:: Input data
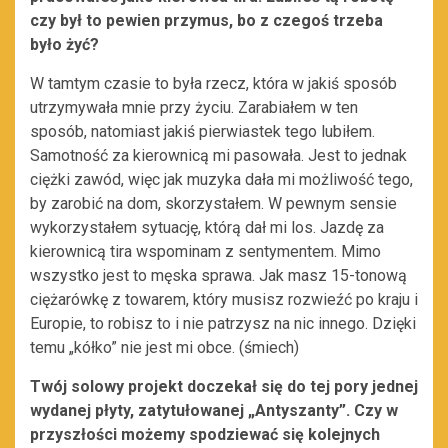
czy był to pewien przymus, bo z czegoś trzeba
było żyć?
W tamtym czasie to była rzecz, która w jakiś sposób
utrzymywała mnie przy życiu. Zarabiałem w ten
sposób, natomiast jakiś pierwiastek tego lubiłem.
Samotność za kierownicą mi pasowała. Jest to jednak
ciężki zawód, więc jak muzyka dała mi możliwość tego,
by zarobić na dom, skorzystałem. W pewnym sensie
wykorzystałem sytuację, którą dał mi los. Jazdę za
kierownicą tira wspominam z sentymentem. Mimo
wszystko jest to męska sprawa. Jak masz 15-tonową
ciężarówkę z towarem, który musisz rozwieźć po kraju i
Europie, to robisz to i nie patrzysz na nic innego. Dzięki
temu „kółko” nie jest mi obce. (śmiech)
Twój solowy projekt doczekał się do tej pory jednej
wydanej płyty, zatytułowanej „Antyszanty”. Czy w
przyszłości możemy spodziewać się kolejnych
::::
Exercise description => Produce an exact transcription of the lines from the one containing "by zarobić na" through the end of the records, both included, and no other lines.

Output =>
by zarobić na dom, skorzystałem. W pewnym sensie
wykorzystałem sytuację, którą dał mi los. Jazdę za
kierownicą tira wspominam z sentymentem. Mimo
wszystko jest to męska sprawa. Jak masz 15-tonową
ciężarówkę z towarem, który musisz rozwieźć po kraju i
Europie, to robisz to i nie patrzysz na nic innego. Dzięki
temu „kółko” nie jest mi obce. (śmiech)
Twój solowy projekt doczekał się do tej pory jednej
wydanej płyty, zatytułowanej „Antyszanty”. Czy w
przyszłości możemy spodziewać się kolejnych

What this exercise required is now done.